Personal tips, tricks, strategies and weapons in the battle of the bedtime: one caregiver’s thoughtful, patient, inside secrets.
As morning problems have to do with getting started, the evening challenge is to wind up the day and get some sleep. Fatigue adds stress in any situation. In an Alzheimer’s household, fatigue can make evenings seem unbearably long.
I concentrate on five strategies to get us all unstuck and tucked in:
- Don’t argue with Mom. Agree with her version of reality.
- Use actions, not words, to calm her anxieties.
- If she refuses to go to bed, be ready to back off and try again.
- Old behaviors and routines can help Mom cooperate.
- Talk works well as a distraction when I’m maneuvering Mom in a direction she doesn’t want to go.
These strategies take time, but they work.
Arguing with Mom, or any Alzheimer’s patient, is worse than pointless. Trying to convince her of what is clear and reasonable to me only increases her frustration and confusion.
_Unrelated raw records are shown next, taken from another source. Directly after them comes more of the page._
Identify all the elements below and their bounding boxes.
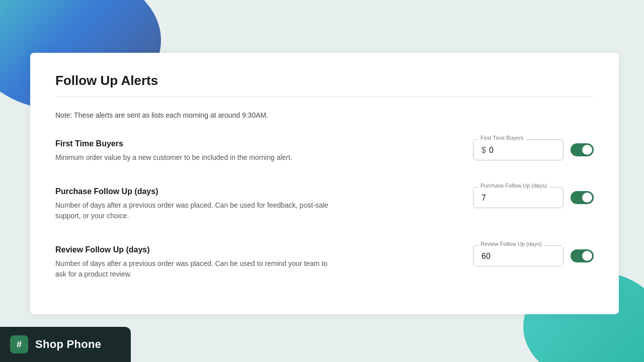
alert-subtitle-purchase-follow-up: Number of days after a previous order wa… bbox=[55, 200, 337, 221]
field-value-purchase-follow-up: 7 bbox=[481, 192, 555, 203]
alert-title-purchase-follow-up: Purchase Follow Up (days) bbox=[55, 187, 337, 196]
field-label-first-time-buyers: First Time Buyers bbox=[478, 135, 526, 141]
note-text: Note: These alerts are sent as lists eac… bbox=[55, 111, 594, 119]
field-label-purchase-follow-up: Purchase Follow Up (days) bbox=[478, 183, 549, 189]
alert-subtitle-review-follow-up: Number of days after a previous order wa… bbox=[55, 258, 337, 280]
alert-title-first-time-buyers: First Time Buyers bbox=[55, 139, 292, 148]
field-number-first-time-buyers: 0 bbox=[489, 146, 494, 155]
toggle-review-follow-up[interactable] bbox=[571, 249, 594, 262]
alerts-container: First Time Buyers Minimum order value by… bbox=[55, 139, 594, 280]
app-icon-symbol: # bbox=[17, 339, 22, 350]
alert-subtitle-first-time-buyers: Minimum order value by a new customer to… bbox=[55, 152, 292, 163]
field-group-purchase-follow-up[interactable]: Purchase Follow Up (days) 7 bbox=[473, 187, 564, 208]
field-value-review-follow-up: 60 bbox=[481, 250, 555, 261]
alert-control-purchase-follow-up: Purchase Follow Up (days) 7 bbox=[473, 187, 594, 208]
main-card: Follow Up Alerts Note: These alerts are … bbox=[30, 53, 619, 314]
alert-row-review-follow-up: Review Follow Up (days) Number of days a… bbox=[55, 245, 594, 280]
toggle-knob-first-time-buyers bbox=[582, 145, 592, 155]
alert-description-review-follow-up: Review Follow Up (days) Number of days a… bbox=[55, 245, 337, 280]
alert-row-purchase-follow-up: Purchase Follow Up (days) Number of days… bbox=[55, 187, 594, 221]
field-value-first-time-buyers: $ 0 bbox=[481, 144, 555, 155]
bottom-bar: # Shop Phone bbox=[0, 327, 131, 362]
alert-control-first-time-buyers: First Time Buyers $ 0 bbox=[473, 139, 594, 160]
app-name: Shop Phone bbox=[35, 338, 101, 351]
alert-description-purchase-follow-up: Purchase Follow Up (days) Number of days… bbox=[55, 187, 337, 221]
toggle-knob-review-follow-up bbox=[582, 251, 592, 261]
page-title: Follow Up Alerts bbox=[55, 73, 594, 88]
alert-title-review-follow-up: Review Follow Up (days) bbox=[55, 245, 337, 254]
toggle-purchase-follow-up[interactable] bbox=[571, 191, 594, 204]
toggle-knob-purchase-follow-up bbox=[582, 193, 592, 203]
toggle-first-time-buyers[interactable] bbox=[571, 143, 594, 156]
alert-description-first-time-buyers: First Time Buyers Minimum order value by… bbox=[55, 139, 292, 163]
alert-control-review-follow-up: Review Follow Up (days) 60 bbox=[473, 245, 594, 266]
alert-row-first-time-buyers: First Time Buyers Minimum order value by… bbox=[55, 139, 594, 163]
field-currency-first-time-buyers: $ bbox=[481, 146, 486, 155]
field-group-review-follow-up[interactable]: Review Follow Up (days) 60 bbox=[473, 245, 564, 266]
field-label-review-follow-up: Review Follow Up (days) bbox=[478, 241, 544, 247]
app-icon: # bbox=[10, 335, 28, 353]
title-divider bbox=[55, 97, 594, 97]
field-number-purchase-follow-up: 7 bbox=[481, 194, 486, 203]
field-group-first-time-buyers[interactable]: First Time Buyers $ 0 bbox=[473, 139, 564, 160]
field-number-review-follow-up: 60 bbox=[481, 252, 491, 261]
So when she says she’s afraid a fire might destroy the house during the night, I do not try to convince her that the house is safe. Instead, I agree that a fire in the night would be a problem. Then…
…I take action. Instead of relying on words to convince her the house is safe, I walk through it, every room, “checking it.”
Mom sees that I take her fear seriously. Watching me act on her reality helps her accept my words.
Waiting a few minutes gives Mom time to forget my earlier request.
If Mom refuses my first suggestion of bedtime, I have two choices. I can use physical strength to make her cooperate, or I can back off and try again later.
I always do the latter. For one thing, trying to force Mom to do something would likely get one or both of us hurt. And Mom still wouldn’t be in bed.
Waiting a few minutes gives Mom time to forget my earlier request and her earlier refusal. I ask her again, as if for the first time. Sometimes she says yes in relatively short order.
But if not, I don’t ask any more. I move on to the next strategy. …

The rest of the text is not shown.